Blog Post

The countdown for the ESM: press views on Karlsruhe

On Wednesday 12 September, Germany’s Federal Constitutional Court (FCC) will announce its decision on the European Stability Mechanism (ESM) as well as on the Fiscal Pact. Immediately after the decision Chancellor Angela Merkel will react in the German Bundestag with a government declaration to the FCC’s decision. The decision is eagerly anticipated by German and EU politicians as well as of both German and international press and we review the German press here.

By: Date: September 11, 2012 Topic: European Macroeconomics & Governance

On 12 September, Germany’s Federal Constitutional Court (FCC) will announce its decision on the European Stability Mechanism (ESM) and the Fiscal Compact. Chancellor Angela Merkel will respond in the German Bundestag, with a government declaration on the FCC’s decision. The decision is eagerly anticipated by German and EU politicians, and by the German and international press. We review the German media build-up to the decision below.

According to the Spiegel, the German government is convinced that the FCC will clear the way for the ESM.  However, a recent publication by Bundestag legal experts (on the behalf of left-wing party Die Linke) warns that the ESM might intervene in the Bundestag’s sovereign rights. The publication on 5 September argues that “a possibly direct and potentially unlimited liability” for the debt of other euro-area countries may compromise the budgetary powers of the Bundestag.

More recently, two days ahead of the decision, CSU deputy Peter Gauweiler argued that the purchase by the European Central Bank of sovereign debt in unlimited volumes on the secondary market bypasses the ESM rules even before its ratification. The ECB should thus withdraw its decision. Furthermore, Gauweiler urged the FCC to postpone its ruling if it is not able to decide on his urgent motion (Spiegel Online). The Spiegel writes writes that CSU Secretary General Alexander Dobrindt also criticised the ECB’s decision to purchase euro-area government bonds, expressesing his “great sympathy” for Gauweiler.

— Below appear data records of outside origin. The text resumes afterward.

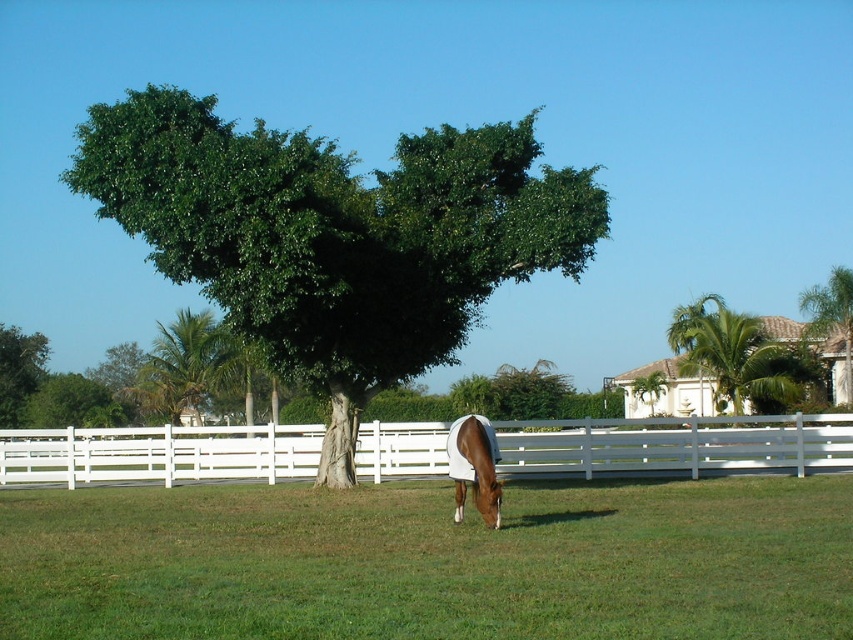 Question: Does green leafy palm tree at upper right come behind brown glossy horse at center?

Choices:
 (A) yes
 (B) no

Answer: (A)

Question: Can you confirm if green leafy palm tree at left is thinner than brown glossy horse at center?

Choices:
 (A) no
 (B) yes

Answer: (A)

Question: Which point is closer to the camera?

Choices:
 (A) green leafy tree at upper right
 (B) white wooden fence at center
 (C) green leafy tree at center

Answer: (C)

Question: Which point is farther to the camera?

Choices:
 (A) (141, 404)
 (B) (0, 392)
 (C) (848, 385)
 (D) (322, 502)

Answer: (B)

Question: Where is green leafy tree at center located in relation to white wooden fence at center in the image?

Choices:
 (A) below
 (B) above

Answer: (B)

Question: Which object is closer to the camera taking this photo?

Choices:
 (A) green leafy palm tree at left
 (B) green leafy tree at left
 (C) green grass at center

Answer: (C) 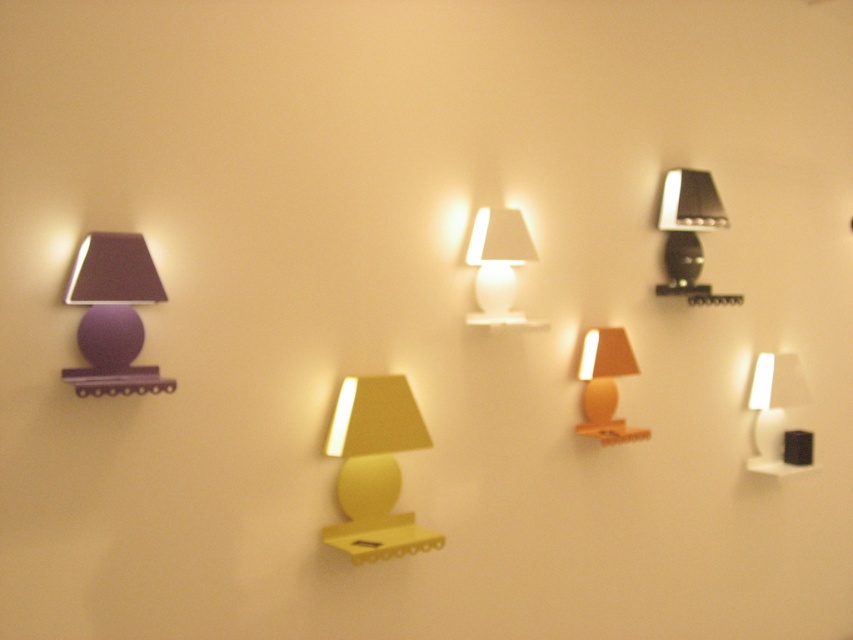 Between matte purple lamp at left and metallic silver lamp at upper right, which one appears on the left side from the viewer's perspective?

Positioned to the left is matte purple lamp at left.

Between point (155, 371) and point (676, 211), which one is positioned behind?

The point (676, 211) is behind.

Where is `matte purple lamp at left`? Image resolution: width=853 pixels, height=640 pixels. matte purple lamp at left is located at coordinates (113, 314).

Is point (337, 436) closer to viewer compared to point (672, 212)?

Yes, point (337, 436) is in front of point (672, 212).

Which is behind, point (372, 500) or point (659, 220)?

Positioned behind is point (659, 220).

This screenshot has width=853, height=640. What do you see at coordinates (374, 467) in the screenshot? I see `yellow matte lamp at center` at bounding box center [374, 467].

Locate an element on the screen. The height and width of the screenshot is (640, 853). yellow matte lamp at center is located at coordinates (374, 467).

Does white glossy lamp at right have a lesser width compared to white matte lamp at center?

In fact, white glossy lamp at right might be wider than white matte lamp at center.

Who is more forward, (x=758, y=429) or (x=488, y=273)?

Positioned in front is point (x=488, y=273).

Where is `white glossy lamp at right`? white glossy lamp at right is located at coordinates (778, 416). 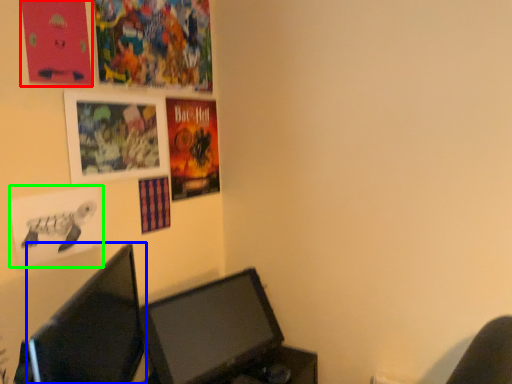 Question: Based on their relative distances, which object is farther from poster page (highlighted by a red box)? Choose from computer monitor (highlighted by a blue box) and poster page (highlighted by a green box).

Choices:
 (A) computer monitor
 (B) poster page

Answer: (A) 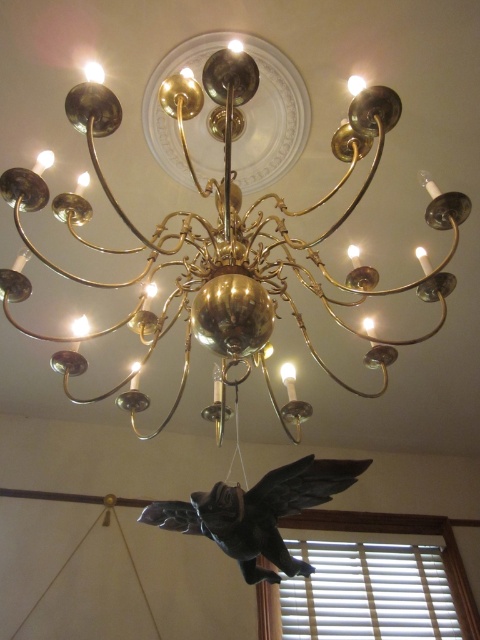 You are an interior designer planning to hang a new painting. The painting is 1.2 meters wide and needs to be centered exactly where the gold polished chandelier at center is currently located. Can you hang the painting in this spot without moving the chandelier?

The gold polished chandelier at center is located at point (229, 234). Since the painting is 1.2 meters wide and needs to be centered at the same point, you can hang the painting in this spot as long as there is enough space around the chandelier to accommodate the painting without obstruction. However, the chandelier itself is at the specified coordinates, so the painting can be positioned around it if the area allows.

You are standing in a room with a gold polished chandelier at center. A point is marked at coordinates (x=229, y=234). Is the gold polished chandelier at center located at this point?

The gold polished chandelier at center is located at point (x=229, y=234), so yes, the chandelier is at that point.

You are standing in a room with the chandelier and the angelic figure. You want to take a photo of the angelic figure without the chandelier in the background. Where should you position yourself relative to the point at coordinates point (186, 273)?

The point at coordinates point (186, 273) is 1.55 meters from the viewer. To avoid the chandelier in the background, position yourself closer than 1.55 meters to this point so the angelic figure is in focus and the chandelier is out of frame. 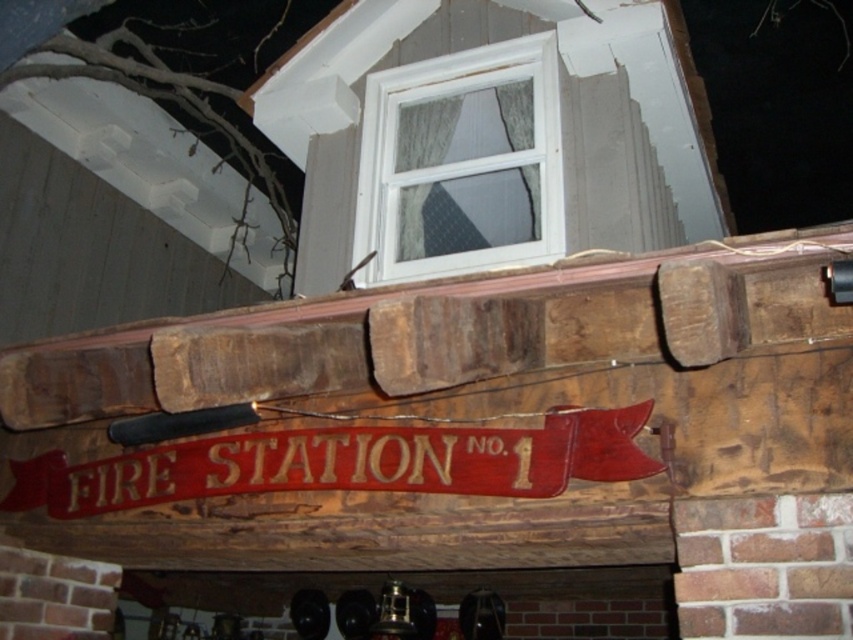 Based on the photo, you are a firefighter checking the building structure. You see the rustic wood beam at center and the white plastic window at upper center. Which object is located to the left of the other?

The rustic wood beam at center is positioned on the left side of white plastic window at upper center.

You are a firefighter who needs to hang a new emergency light. The light requires 3.5 feet of space between it and the nearest object. Can you safely install the light between the rustic wood beam at center and the white plastic window at upper center?

The rustic wood beam at center is 4.08 feet from the white plastic window at upper center. Since the required space is 3.5 feet, the distance is sufficient, so the light can be safely installed between them. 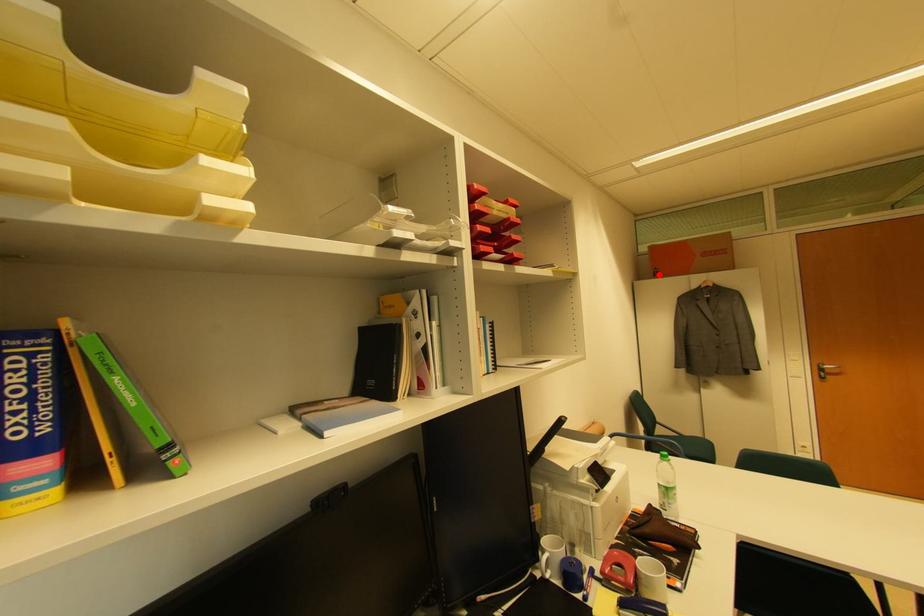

Bond purchases by the ECB would overlap with the ESM, which also has the buying of bonds as part of its toolbox. However, the German law accompanying the ESM treaty clearly stipulates that this action necessitates the approval of the Bundestag. Heribert Prantl in the Süddeutsche Zeitung says that ECB president Draghi’s decision on the bond-buying programme before the FCC’s ruling pleases many economists, but worries jurists as the “end does not justify the means”. It would be good if the European Parliament could act on the issue, but since the FCC decision in 2009 declared it to be a “Minder-Parlament” (less important Parliament), its capabilities are limited. According to Prantl, Europe does not merely need the euro, but also more democracy.

Börse Online writes that the FCC might pronounce positively on the ESM, but the reaction of the financial markets will depend on the stringency of the conditions accompanying the ESM, which are expected to be set out by the FCC.

According to the Manager Magazin the so-called “Draghi effect” last week, namely the decision to buy the sovereign debt of euro-area countries, could quickly vanish in the case of a negative FCC decision, which would be a “party killer” after the euphoria following Draghi’s announcement.

Law Professor Christoph Degenhart writes in Wirtschaftswoche that he is skeptical about the ruling because “the ECB could always foil the FCC’s decision by printing money in unlimited volumes”.

What decision of the FCC is expected by German Constitutional Law experts?

The FAZ writes that most of Germany’s leading Constitutional Law judges expects the approval of the FCC for ratification of the ESM treaty and the Fiscal Compact (based on a Reuters survey). All 20 judges are convinced that the FCC will reject the urgent motions against the two treaties, even if they do not all agree with a possible positive decision. However, 60 percent of the judges also expect the FCC judges to impose harsh conditions on the German government. These could go from greater involvement of the Bundestag or Bundesrat, to a declaration under international law that Germany’s capped liability within the ESM credits cannot be exceeded. To date, the FCC has never blocked any EU measure according to Helmut Siekmann, University of Frankfurt.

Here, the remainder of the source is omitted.